I eventually want to do text analysis with the Kickstarter data, but first I’ll need to do some data cleaning and text preprocessing.
The Jupyter Notebook for this little project is found here.
Select data for analysis
The data for this project has been loaded to a PostgreSQL database. The columns of the database can be found on the Jupyter Notebook of Day44. From the data, I want to use columns “name” and “blurb”.
id | name | blurb | |
---|---|---|---|
0 | 1312331512 | Otherkin The Animated Series | We have a fully developed 2D animated series t... |
1 | 80827270 | Paradigm Spiral - The Animated Series | A sci-fi fantasy 2.5D anime styled series abou... |
2 | 737219121 | I'm Sticking With You. | A film created entirely out of paper, visual e... |
Both columns are text fields and I want to combine and treat them as a single “document”.
document - collection of text
In PostgreSQL, you can combine/concatenate rows with a whitespace separator using the concat_ws
command.
SELECT id, concat_ws(name, blurb) FROM info
id | document | |
---|---|---|
0 | 1312331512 | We have a fully developed 2D animated series t... |
1 | 80827270 | A sci-fi fantasy 2.5D anime styled series abou... |
2 | 737219121 | A film created entirely out of paper, visual e... |
Text preprocessing
In text preprocessing, we do the following:
# Given some text
# (https://www.kickstarter.com/projects/44334963/otherkin-the-animated-series/comments)

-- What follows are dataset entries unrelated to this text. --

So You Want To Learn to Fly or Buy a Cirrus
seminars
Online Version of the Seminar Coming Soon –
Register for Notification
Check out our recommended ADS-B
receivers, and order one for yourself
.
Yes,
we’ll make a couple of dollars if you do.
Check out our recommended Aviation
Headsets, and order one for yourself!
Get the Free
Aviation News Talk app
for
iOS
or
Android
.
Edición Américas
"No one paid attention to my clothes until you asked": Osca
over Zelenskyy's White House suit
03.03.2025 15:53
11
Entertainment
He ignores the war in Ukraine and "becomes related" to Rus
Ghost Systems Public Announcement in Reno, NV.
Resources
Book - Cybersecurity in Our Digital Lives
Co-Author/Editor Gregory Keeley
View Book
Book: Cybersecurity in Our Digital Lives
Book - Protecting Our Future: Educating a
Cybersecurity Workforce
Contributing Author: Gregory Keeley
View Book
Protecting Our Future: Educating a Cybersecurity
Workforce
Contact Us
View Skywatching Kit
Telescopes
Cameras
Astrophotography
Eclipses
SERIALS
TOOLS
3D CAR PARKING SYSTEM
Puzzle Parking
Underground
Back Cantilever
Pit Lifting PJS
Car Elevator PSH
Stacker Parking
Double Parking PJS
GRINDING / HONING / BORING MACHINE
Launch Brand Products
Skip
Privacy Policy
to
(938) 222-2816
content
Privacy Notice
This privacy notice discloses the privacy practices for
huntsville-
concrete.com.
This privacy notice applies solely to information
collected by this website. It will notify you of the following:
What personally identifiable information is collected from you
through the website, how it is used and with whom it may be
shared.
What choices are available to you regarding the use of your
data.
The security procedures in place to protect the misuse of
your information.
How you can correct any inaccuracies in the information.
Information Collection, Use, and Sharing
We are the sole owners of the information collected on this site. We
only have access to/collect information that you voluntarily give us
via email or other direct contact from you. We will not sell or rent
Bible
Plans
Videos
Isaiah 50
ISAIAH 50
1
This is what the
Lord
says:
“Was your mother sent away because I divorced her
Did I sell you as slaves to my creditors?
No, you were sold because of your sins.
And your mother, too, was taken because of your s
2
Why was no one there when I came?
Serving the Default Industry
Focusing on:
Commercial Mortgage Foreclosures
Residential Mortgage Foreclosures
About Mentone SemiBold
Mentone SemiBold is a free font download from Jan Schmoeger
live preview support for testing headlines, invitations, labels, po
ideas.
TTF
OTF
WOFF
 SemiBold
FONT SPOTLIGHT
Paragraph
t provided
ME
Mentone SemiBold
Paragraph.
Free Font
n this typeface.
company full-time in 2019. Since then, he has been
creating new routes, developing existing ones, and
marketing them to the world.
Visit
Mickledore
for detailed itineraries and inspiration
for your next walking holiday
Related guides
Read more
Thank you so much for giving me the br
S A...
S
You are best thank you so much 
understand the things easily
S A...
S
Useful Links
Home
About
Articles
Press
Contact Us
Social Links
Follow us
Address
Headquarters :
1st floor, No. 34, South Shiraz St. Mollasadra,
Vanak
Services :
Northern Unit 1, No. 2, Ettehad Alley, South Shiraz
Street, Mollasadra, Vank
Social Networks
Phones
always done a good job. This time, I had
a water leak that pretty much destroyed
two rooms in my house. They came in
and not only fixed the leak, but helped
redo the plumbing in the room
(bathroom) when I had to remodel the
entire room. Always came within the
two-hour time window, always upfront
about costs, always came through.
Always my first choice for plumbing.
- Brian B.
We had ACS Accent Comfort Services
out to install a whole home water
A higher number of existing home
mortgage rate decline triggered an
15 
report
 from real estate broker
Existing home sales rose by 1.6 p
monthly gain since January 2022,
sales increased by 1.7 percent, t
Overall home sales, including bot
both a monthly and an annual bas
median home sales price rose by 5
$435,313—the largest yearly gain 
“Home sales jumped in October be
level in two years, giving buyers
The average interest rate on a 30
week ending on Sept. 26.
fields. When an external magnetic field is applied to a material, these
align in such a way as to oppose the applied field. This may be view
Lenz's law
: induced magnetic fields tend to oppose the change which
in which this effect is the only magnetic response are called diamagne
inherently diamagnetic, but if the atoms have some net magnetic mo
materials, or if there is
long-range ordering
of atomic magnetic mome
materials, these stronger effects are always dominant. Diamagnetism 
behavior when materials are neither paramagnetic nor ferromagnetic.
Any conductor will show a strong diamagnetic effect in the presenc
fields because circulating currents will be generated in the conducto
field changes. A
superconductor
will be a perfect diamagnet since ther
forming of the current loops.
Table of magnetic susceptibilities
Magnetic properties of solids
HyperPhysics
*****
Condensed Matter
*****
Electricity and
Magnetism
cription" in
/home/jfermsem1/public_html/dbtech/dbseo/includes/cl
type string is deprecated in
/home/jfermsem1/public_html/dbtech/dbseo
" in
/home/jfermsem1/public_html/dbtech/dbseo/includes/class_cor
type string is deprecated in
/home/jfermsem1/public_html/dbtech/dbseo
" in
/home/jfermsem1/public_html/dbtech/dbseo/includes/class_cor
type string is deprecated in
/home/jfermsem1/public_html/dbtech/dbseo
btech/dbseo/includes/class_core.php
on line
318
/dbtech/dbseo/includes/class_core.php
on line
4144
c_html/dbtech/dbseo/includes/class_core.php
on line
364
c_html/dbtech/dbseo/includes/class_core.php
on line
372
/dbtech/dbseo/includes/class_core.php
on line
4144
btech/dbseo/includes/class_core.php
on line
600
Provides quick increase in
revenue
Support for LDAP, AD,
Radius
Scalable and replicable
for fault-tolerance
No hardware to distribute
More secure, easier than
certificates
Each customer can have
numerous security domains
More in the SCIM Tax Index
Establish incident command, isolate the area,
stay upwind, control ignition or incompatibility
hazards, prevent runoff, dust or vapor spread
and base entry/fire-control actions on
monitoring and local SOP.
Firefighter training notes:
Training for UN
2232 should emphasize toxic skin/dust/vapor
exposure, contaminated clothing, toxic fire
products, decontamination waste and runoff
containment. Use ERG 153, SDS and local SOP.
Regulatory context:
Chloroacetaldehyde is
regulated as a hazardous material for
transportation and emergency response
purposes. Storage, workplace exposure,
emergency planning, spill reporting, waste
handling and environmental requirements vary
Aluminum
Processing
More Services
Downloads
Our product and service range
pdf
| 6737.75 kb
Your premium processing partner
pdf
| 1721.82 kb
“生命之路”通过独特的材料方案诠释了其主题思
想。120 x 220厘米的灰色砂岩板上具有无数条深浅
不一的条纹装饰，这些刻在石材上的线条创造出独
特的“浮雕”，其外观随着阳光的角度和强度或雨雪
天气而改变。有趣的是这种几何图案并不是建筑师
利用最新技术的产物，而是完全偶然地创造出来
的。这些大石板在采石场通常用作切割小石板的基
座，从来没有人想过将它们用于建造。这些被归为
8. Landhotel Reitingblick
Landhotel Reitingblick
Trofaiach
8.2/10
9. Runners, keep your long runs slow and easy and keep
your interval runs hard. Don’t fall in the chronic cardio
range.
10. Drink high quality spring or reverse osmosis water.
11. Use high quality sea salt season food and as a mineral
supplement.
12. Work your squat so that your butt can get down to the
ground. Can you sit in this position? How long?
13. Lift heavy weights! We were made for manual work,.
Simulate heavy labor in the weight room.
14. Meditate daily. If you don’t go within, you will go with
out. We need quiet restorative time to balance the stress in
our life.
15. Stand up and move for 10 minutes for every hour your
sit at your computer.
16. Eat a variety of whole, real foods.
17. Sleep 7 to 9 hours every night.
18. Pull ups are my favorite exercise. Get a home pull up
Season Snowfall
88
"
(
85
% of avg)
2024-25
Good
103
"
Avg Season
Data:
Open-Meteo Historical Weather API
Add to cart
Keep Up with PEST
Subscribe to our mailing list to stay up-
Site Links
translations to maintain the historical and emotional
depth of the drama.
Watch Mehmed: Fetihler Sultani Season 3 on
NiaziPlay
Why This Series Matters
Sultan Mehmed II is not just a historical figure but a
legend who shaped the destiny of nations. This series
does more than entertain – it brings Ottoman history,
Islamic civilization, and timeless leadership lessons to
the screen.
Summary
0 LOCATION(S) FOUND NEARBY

'A sci-fi fantasy 2.5D anime styled series about some guys trying to save the world, probably...'
# 1. Convert text to lowercase
'a sci-fi fantasy 2.5d anime styled series about some guys trying to save the world, probably...'
# 2. Remove non-letter (such as digits)
'a scifi fantasy d anime styled series about some guys trying to save the world probably'
# 3. Tokenize (ie. break text into meaningful elements such as words)
['a',
'scifi',
'fantasy',
'd',
'anime',
'styled',
'series',
'about',
'some',
'guys',
'trying',
'to',
'save',
'the',
'world',
'probably']
# 4. Remove stopwords
['scifi',
'fantasy',
'anime',
'styled',
'series',
'guys',
'trying',
'save',
'world',
'probably']
In Python’s nltk.corpus
, there are 153 english stopwords which we can use in filtering for words with significance.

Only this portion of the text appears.